Stored data entries>
========================================================================

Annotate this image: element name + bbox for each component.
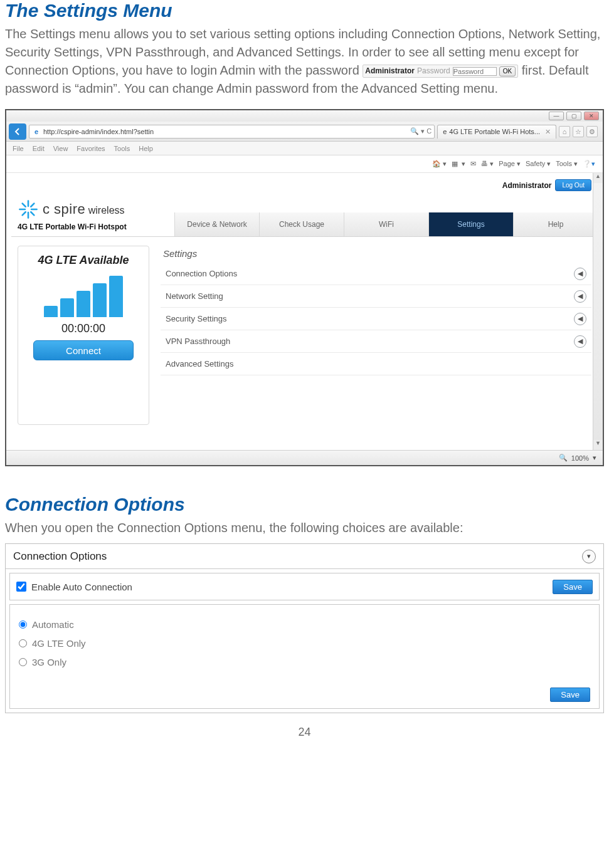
settings-item-label: Advanced Settings — [166, 359, 233, 369]
settings-item-label: Network Setting — [166, 291, 223, 301]
zoom-icon[interactable]: 🔍 — [559, 454, 568, 462]
admin-password-input[interactable] — [453, 67, 497, 76]
connection-options-paragraph: When you open the Connection Options men… — [5, 519, 604, 537]
ie-icon: e — [32, 127, 41, 136]
intro-paragraph: The Settings menu allows you to set vari… — [5, 25, 604, 98]
menu-edit[interactable]: Edit — [33, 145, 45, 152]
brand-name: c spire — [43, 201, 85, 217]
chevron-left-icon: ◀ — [574, 268, 586, 280]
chevron-left-icon: ◀ — [574, 335, 586, 348]
svg-line-4 — [23, 204, 26, 207]
product-name: 4G LTE Portable Wi-Fi Hotspot — [18, 222, 168, 231]
scroll-down-icon[interactable]: ▼ — [593, 440, 603, 450]
scrollbar[interactable]: ▲ ▼ — [593, 173, 603, 450]
settings-item-connection-options[interactable]: Connection Options ◀ — [161, 263, 591, 285]
tab-close-icon[interactable]: ✕ — [545, 128, 551, 136]
settings-item-network-setting[interactable]: Network Setting ◀ — [161, 285, 591, 308]
logo-cell: c spire wireless 4G LTE Portable Wi-Fi H… — [11, 195, 174, 236]
window-close-button[interactable]: ✕ — [584, 112, 599, 120]
gear-icon[interactable]: ⚙ — [586, 126, 598, 137]
page-number: 24 — [5, 726, 604, 739]
connect-button[interactable]: Connect — [33, 340, 134, 360]
browser-tab[interactable]: e 4G LTE Portable Wi-Fi Hots... ✕ — [437, 125, 556, 139]
ie-icon: e — [443, 128, 447, 135]
radio-3g-input[interactable] — [19, 658, 27, 666]
header-block: c spire wireless 4G LTE Portable Wi-Fi H… — [11, 195, 598, 237]
admin-label: Administrator — [502, 181, 552, 190]
svg-line-5 — [31, 212, 34, 215]
browser-window: — ▢ ✕ e http://cspire-admin/index.html?s… — [5, 109, 604, 466]
radio-3g-label: 3G Only — [32, 657, 66, 667]
main-tabs: Device & Network Check Usage WiFi Settin… — [174, 212, 598, 236]
settings-item-vpn-passthrough[interactable]: VPN Passthrough ◀ — [161, 330, 591, 353]
url-text: http://cspire-admin/index.html?settin — [43, 128, 154, 135]
save-button[interactable]: Save — [553, 580, 593, 594]
svg-line-7 — [23, 212, 26, 215]
settings-item-label: Security Settings — [166, 314, 227, 323]
window-titlebar: — ▢ ✕ — [6, 110, 603, 122]
page-menu[interactable]: Page ▾ — [499, 160, 521, 168]
radio-automatic-label: Automatic — [32, 619, 74, 630]
enable-auto-connection-row[interactable]: Enable Auto Connection — [16, 582, 132, 592]
favorites-box: ⌂ ☆ ⚙ — [559, 126, 600, 137]
zoom-chevron-icon[interactable]: ▾ — [593, 454, 596, 462]
tab-wifi[interactable]: WiFi — [344, 212, 428, 236]
menu-file[interactable]: File — [13, 145, 24, 152]
radio-3g-only[interactable]: 3G Only — [19, 652, 590, 671]
chevron-left-icon: ◀ — [574, 290, 586, 303]
zoom-level[interactable]: 100% — [571, 454, 589, 462]
menu-favorites[interactable]: Favorites — [77, 145, 105, 152]
save-button[interactable]: Save — [550, 688, 590, 702]
tab-settings[interactable]: Settings — [428, 212, 513, 236]
home-icon[interactable]: ⌂ — [559, 126, 570, 137]
signal-bars-icon — [44, 275, 123, 317]
help-icon[interactable]: ❔▾ — [583, 160, 595, 168]
menu-help[interactable]: Help — [139, 145, 153, 152]
addr-controls: 🔍 ▾ C — [410, 127, 432, 135]
enable-auto-connection-checkbox[interactable] — [16, 582, 26, 592]
admin-label: Administrator — [365, 66, 415, 76]
panel-subtitle: Settings — [161, 246, 591, 263]
admin-ok-button[interactable]: OK — [499, 66, 516, 76]
radio-4g-lte-only[interactable]: 4G LTE Only — [19, 634, 590, 652]
home-icon[interactable]: 🏠 ▾ — [432, 160, 447, 168]
safety-menu[interactable]: Safety ▾ — [526, 160, 551, 168]
tab-title: 4G LTE Portable Wi-Fi Hots... — [449, 128, 540, 135]
status-bar: 🔍 100% ▾ — [6, 450, 603, 465]
cspire-logo-icon — [18, 199, 39, 220]
mail-icon[interactable]: ✉ — [470, 160, 476, 168]
connection-options-title: Connection Options — [13, 550, 107, 563]
heading-settings-menu: The Settings Menu — [5, 0, 604, 21]
menu-view[interactable]: View — [53, 145, 68, 152]
settings-item-label: VPN Passthrough — [166, 337, 230, 346]
radio-automatic-input[interactable] — [19, 620, 27, 629]
window-minimize-button[interactable]: — — [549, 112, 564, 120]
connection-options-panel: Connection Options ▾ Enable Auto Connect… — [5, 543, 604, 713]
feeds-icon[interactable]: ▦ ▾ — [452, 160, 465, 168]
chevron-down-icon: ▾ — [582, 550, 596, 563]
scroll-up-icon[interactable]: ▲ — [593, 173, 603, 183]
tab-check-usage[interactable]: Check Usage — [259, 212, 344, 236]
arrow-left-icon — [13, 127, 23, 137]
print-icon[interactable]: 🖶 ▾ — [481, 160, 494, 168]
logout-button[interactable]: Log Out — [555, 179, 591, 191]
status-title: 4G LTE Available — [38, 254, 129, 267]
auto-connection-section: Enable Auto Connection Save — [9, 573, 600, 600]
address-bar[interactable]: e http://cspire-admin/index.html?settin … — [29, 125, 435, 139]
radio-automatic[interactable]: Automatic — [19, 615, 590, 634]
favorite-icon[interactable]: ☆ — [573, 126, 584, 137]
radio-4g-input[interactable] — [19, 639, 27, 647]
mode-section: Automatic 4G LTE Only 3G Only Save — [9, 604, 600, 709]
connection-options-header[interactable]: Connection Options ▾ — [6, 544, 603, 569]
back-button[interactable] — [9, 123, 26, 140]
command-bar: 🏠 ▾ ▦ ▾ ✉ 🖶 ▾ Page ▾ Safety ▾ Tools ▾ ❔▾ — [6, 155, 603, 173]
tab-help[interactable]: Help — [513, 212, 598, 236]
menu-tools[interactable]: Tools — [114, 145, 130, 152]
settings-item-advanced-settings[interactable]: Advanced Settings — [161, 353, 591, 375]
settings-item-security-settings[interactable]: Security Settings ◀ — [161, 308, 591, 330]
tools-menu[interactable]: Tools ▾ — [556, 160, 578, 168]
heading-connection-options: Connection Options — [5, 494, 604, 515]
brand-sub: wireless — [88, 205, 125, 216]
window-maximize-button[interactable]: ▢ — [566, 112, 581, 120]
tab-device-network[interactable]: Device & Network — [174, 212, 259, 236]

========================================================================

ASSIGNMENT> The result should be a word-for-word restatement of all the data, without images.

ANSWER BELOW>
Annotate this image: element name + bbox for each component.
settings-item-label: Advanced Settings — [166, 359, 233, 369]
settings-item-label: Network Setting — [166, 291, 223, 301]
zoom-icon[interactable]: 🔍 — [559, 454, 568, 462]
admin-password-input[interactable] — [453, 67, 497, 76]
connection-options-paragraph: When you open the Connection Options men… — [5, 519, 604, 537]
ie-icon: e — [32, 127, 41, 136]
intro-paragraph: The Settings menu allows you to set vari… — [5, 25, 604, 98]
menu-edit[interactable]: Edit — [33, 145, 45, 152]
brand-name: c spire — [43, 201, 85, 217]
chevron-left-icon: ◀ — [574, 268, 586, 280]
chevron-left-icon: ◀ — [574, 335, 586, 348]
svg-line-4 — [23, 204, 26, 207]
product-name: 4G LTE Portable Wi-Fi Hotspot — [18, 222, 168, 231]
scroll-down-icon[interactable]: ▼ — [593, 440, 603, 450]
scrollbar[interactable]: ▲ ▼ — [593, 173, 603, 450]
settings-item-connection-options[interactable]: Connection Options ◀ — [161, 263, 591, 285]
tab-close-icon[interactable]: ✕ — [545, 128, 551, 136]
settings-item-network-setting[interactable]: Network Setting ◀ — [161, 285, 591, 308]
logo-cell: c spire wireless 4G LTE Portable Wi-Fi H… — [11, 195, 174, 236]
window-close-button[interactable]: ✕ — [584, 112, 599, 120]
gear-icon[interactable]: ⚙ — [586, 126, 598, 137]
page-number: 24 — [5, 726, 604, 739]
connect-button[interactable]: Connect — [33, 340, 134, 360]
browser-tab[interactable]: e 4G LTE Portable Wi-Fi Hots... ✕ — [437, 125, 556, 139]
ie-icon: e — [443, 128, 447, 135]
radio-3g-input[interactable] — [19, 658, 27, 666]
header-block: c spire wireless 4G LTE Portable Wi-Fi H… — [11, 195, 598, 237]
admin-label: Administrator — [502, 181, 552, 190]
svg-line-5 — [31, 212, 34, 215]
browser-window: — ▢ ✕ e http://cspire-admin/index.html?s… — [5, 109, 604, 466]
radio-3g-label: 3G Only — [32, 657, 66, 667]
main-tabs: Device & Network Check Usage WiFi Settin… — [174, 212, 598, 236]
settings-item-vpn-passthrough[interactable]: VPN Passthrough ◀ — [161, 330, 591, 353]
url-text: http://cspire-admin/index.html?settin — [43, 128, 154, 135]
save-button[interactable]: Save — [553, 580, 593, 594]
svg-line-7 — [23, 212, 26, 215]
settings-item-label: Security Settings — [166, 314, 227, 323]
window-titlebar: — ▢ ✕ — [6, 110, 603, 122]
page-menu[interactable]: Page ▾ — [499, 160, 521, 168]
radio-automatic-label: Automatic — [32, 619, 74, 630]
enable-auto-connection-row[interactable]: Enable Auto Connection — [16, 582, 132, 592]
favorites-box: ⌂ ☆ ⚙ — [559, 126, 600, 137]
zoom-chevron-icon[interactable]: ▾ — [593, 454, 596, 462]
tab-wifi[interactable]: WiFi — [344, 212, 428, 236]
menu-file[interactable]: File — [13, 145, 24, 152]
radio-3g-only[interactable]: 3G Only — [19, 652, 590, 671]
chevron-left-icon: ◀ — [574, 290, 586, 303]
zoom-level[interactable]: 100% — [571, 454, 589, 462]
menu-favorites[interactable]: Favorites — [77, 145, 105, 152]
save-button[interactable]: Save — [550, 688, 590, 702]
tab-settings[interactable]: Settings — [428, 212, 513, 236]
home-icon[interactable]: ⌂ — [559, 126, 570, 137]
signal-bars-icon — [44, 275, 123, 317]
help-icon[interactable]: ❔▾ — [583, 160, 595, 168]
menu-help[interactable]: Help — [139, 145, 153, 152]
addr-controls: 🔍 ▾ C — [410, 127, 432, 135]
enable-auto-connection-checkbox[interactable] — [16, 582, 26, 592]
admin-label: Administrator — [365, 66, 415, 76]
panel-subtitle: Settings — [161, 246, 591, 263]
admin-ok-button[interactable]: OK — [499, 66, 516, 76]
radio-4g-lte-only[interactable]: 4G LTE Only — [19, 634, 590, 652]
home-icon[interactable]: 🏠 ▾ — [432, 160, 447, 168]
safety-menu[interactable]: Safety ▾ — [526, 160, 551, 168]
tab-title: 4G LTE Portable Wi-Fi Hots... — [449, 128, 540, 135]
status-bar: 🔍 100% ▾ — [6, 450, 603, 465]
cspire-logo-icon — [18, 199, 39, 220]
mail-icon[interactable]: ✉ — [470, 160, 476, 168]
connection-options-title: Connection Options — [13, 550, 107, 563]
heading-settings-menu: The Settings Menu — [5, 0, 604, 21]
menu-view[interactable]: View — [53, 145, 68, 152]
settings-item-label: VPN Passthrough — [166, 337, 230, 346]
radio-automatic-input[interactable] — [19, 620, 27, 629]
window-minimize-button[interactable]: — — [549, 112, 564, 120]
connection-options-panel: Connection Options ▾ Enable Auto Connect… — [5, 543, 604, 713]
feeds-icon[interactable]: ▦ ▾ — [452, 160, 465, 168]
chevron-down-icon: ▾ — [582, 550, 596, 563]
scroll-up-icon[interactable]: ▲ — [593, 173, 603, 183]
tab-check-usage[interactable]: Check Usage — [259, 212, 344, 236]
arrow-left-icon — [13, 127, 23, 137]
print-icon[interactable]: 🖶 ▾ — [481, 160, 494, 168]
logout-button[interactable]: Log Out — [555, 179, 591, 191]
status-title: 4G LTE Available — [38, 254, 129, 267]
auto-connection-section: Enable Auto Connection Save — [9, 573, 600, 600]
address-bar[interactable]: e http://cspire-admin/index.html?settin … — [29, 125, 435, 139]
radio-automatic[interactable]: Automatic — [19, 615, 590, 634]
favorite-icon[interactable]: ☆ — [573, 126, 584, 137]
radio-4g-input[interactable] — [19, 639, 27, 647]
mode-section: Automatic 4G LTE Only 3G Only Save — [9, 604, 600, 709]
connection-options-header[interactable]: Connection Options ▾ — [6, 544, 603, 569]
back-button[interactable] — [9, 123, 26, 140]
command-bar: 🏠 ▾ ▦ ▾ ✉ 🖶 ▾ Page ▾ Safety ▾ Tools ▾ ❔▾ — [6, 155, 603, 173]
tab-help[interactable]: Help — [513, 212, 598, 236]
menu-tools[interactable]: Tools — [114, 145, 130, 152]
settings-item-advanced-settings[interactable]: Advanced Settings — [161, 353, 591, 375]
settings-item-security-settings[interactable]: Security Settings ◀ — [161, 308, 591, 330]
tools-menu[interactable]: Tools ▾ — [556, 160, 578, 168]
heading-connection-options: Connection Options — [5, 494, 604, 515]
brand-sub: wireless — [88, 205, 125, 216]
window-maximize-button[interactable]: ▢ — [566, 112, 581, 120]
tab-device-network[interactable]: Device & Network — [174, 212, 259, 236]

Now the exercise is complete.